Sortie cinéma. À 14 ans, la comédienne Isabelle Carré a tenté de se suicider et a été internée dans une unité psychiatrique pour adolescents. Elle a raconté ce moment douloureux dans son premier livre en 2018, qu’elle adapte au cinéma dans son premier film comme réalisatrice: LES RÊVEURS (mercredi 12 novembre sur les écrans).

Les rêveurs : Isabelle Carré signe son premier film comme réalisatrice et lance ici un cri d’alarme sur un problème très actuel, de plus en plus visible: celui de la santé mentale des adolescents et des jeunes adultes

C’est le théâtre qui l’a sauvée, qui l’a fait repartir du bon pied. Elle interprète donc elle-même Elisabeth, une comédienne qui anime un atelier d’écriture à l’hôpital Necker avec des adolescents en grande détresse psychologique.
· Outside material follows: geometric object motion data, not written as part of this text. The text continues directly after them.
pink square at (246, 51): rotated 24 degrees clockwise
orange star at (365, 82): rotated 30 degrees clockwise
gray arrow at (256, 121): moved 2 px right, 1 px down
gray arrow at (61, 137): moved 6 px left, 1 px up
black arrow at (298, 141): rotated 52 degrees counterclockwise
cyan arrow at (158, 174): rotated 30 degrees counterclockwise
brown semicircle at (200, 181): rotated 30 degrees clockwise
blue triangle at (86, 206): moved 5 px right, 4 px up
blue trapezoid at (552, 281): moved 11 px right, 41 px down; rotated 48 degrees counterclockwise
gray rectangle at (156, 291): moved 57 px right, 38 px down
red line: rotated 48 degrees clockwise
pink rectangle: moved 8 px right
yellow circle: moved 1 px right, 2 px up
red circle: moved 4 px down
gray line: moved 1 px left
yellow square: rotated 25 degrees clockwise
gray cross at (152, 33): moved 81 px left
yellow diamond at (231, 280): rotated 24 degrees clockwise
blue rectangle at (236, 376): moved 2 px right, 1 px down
« Peut-être, avant de commencer, je dois vous dire quelque chose: j’ai été internée ici quand j’avais votre âge », dit-elle aux gamins au début de leur rencontre. Et, à leur contact, elle replonge dans sa propre histoire.

Sentiment de vide

Elle avait « vidé l’armoire à pharmacie », expliquait-elle aux autres ados internés avec elle, à l’époque. Un mal-être dû à la découverte progressive de l’homosexualité de son père, à l’anorexie et la dépression de sa mère, au sentiment de vide dans son existence.
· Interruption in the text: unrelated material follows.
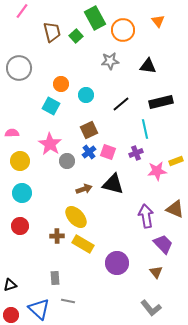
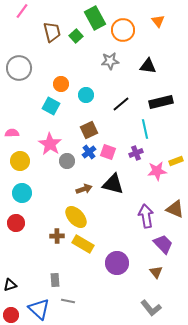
red circle at (20, 226): moved 4 px left, 3 px up
gray rectangle at (55, 278): moved 2 px down
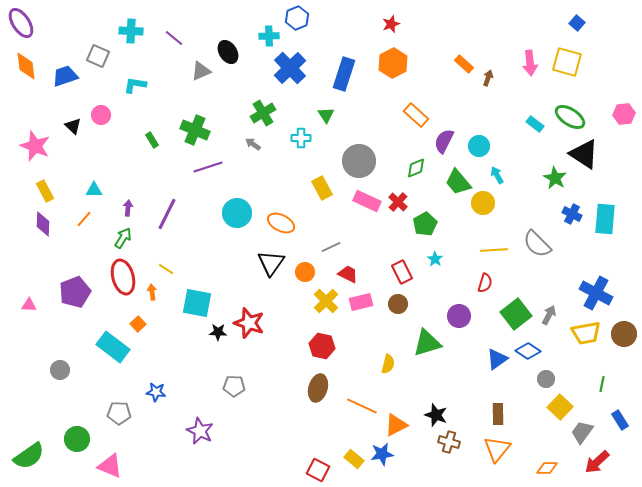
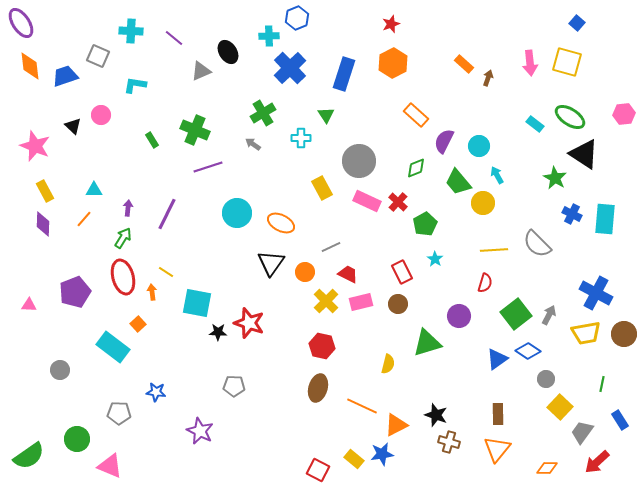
orange diamond at (26, 66): moved 4 px right
yellow line at (166, 269): moved 3 px down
Ses parents (Judith Chemla et Pablo Pauly), aimants et attentionnés, l’avaient fait hospitaliser pour son bien. Un séjour vécu comme un internement, mais où elle avait réussi à se faire des amis, entre épisodes de dépression et moments plus conviviaux, et à surmonter ses angoisses…

Époque actuelle

« Porter Les Rêveurs au cinéma était une manière de mettre en perspective et en lumière mon expérience, soit la partie la plus autobiographique de mon livre, et de montrer combien cet épisode faisait écho à ce que traversaient beaucoup de jeunes », explique Isabelle Carré.



Elle a voulu faire le lien entre sa propre expérience et l’époque actuelle: « Il m’importait surtout de raccrocher l’épisode de mon internement dans les années 80 à aujourd’hui. Tant de jeunes ont vécu difficilement ce confinement, et avant cela les attentats, ils évoluent dans un monde complexe, une société clivée… Même si mon expérience est singulière –à leur âge, mon père cachait son homosexualité et ses amis vivaient les ravages du sida, tout cela dans une époque de crise économique–, je reste persuadée néanmoins que ce qui se passe aujourd’hui est bien plus grave, et je suis vraiment soucieuse de la santé mentale des jeunes aujourd’hui ».

Ton optimiste

Très présente, la jeune Tessa Dumont Janod s’en tire fort bien dans le rôle d’Elisabeth jeune (« J’avais l’impression de me voir à son âge », dit Isabelle Carré) et Bernard Campan (le médecin-chef), Vincent Dedienne (son fils), Alex Lutz (le frère d’Elisabeth) et Nicole Garcia (sa prof de théâtre) complètent la distribution de ce film sensible et délicat, au ton optimiste malgré la gravité du sujet.

Mais au-delà de cette histoire en grande partie autobiographique, Isabelle Carré lance ici un cri d’alarme sur un problème très actuel, de plus en plus visible: celui de la santé mentale des adolescents et des jeunes adultes. « Certaines régions sont totalement dépourvues de pédopsychiatres (il n’en existe que 500 en France!), des régions entières sont même dépourvues de lieux de soins », dit-elle. « Comment expliquer l’abandon d’une société qui laisse des jeunes en détresse, sans aucun recours possible? J’ai aussi conçu ce film comme un outil pour dénoncer cet état de fait. Qu’est-ce qu’une société qui néglige l’enfance à ce point? »

Jean-Michel Comte

LA PHRASE : « Si je pouvais disparaître. Si je pouvais fondre comme un sucre dans une tasse de thé… » (pensée d’Elisabeth jeune).

  • Les Rêveurs Réalisation: Isabelle Carré (France, 1h46). Avec Isabelle Carré, Judith Chemla, Tessa Dumont Janod (Sortie 12 novembre 2025)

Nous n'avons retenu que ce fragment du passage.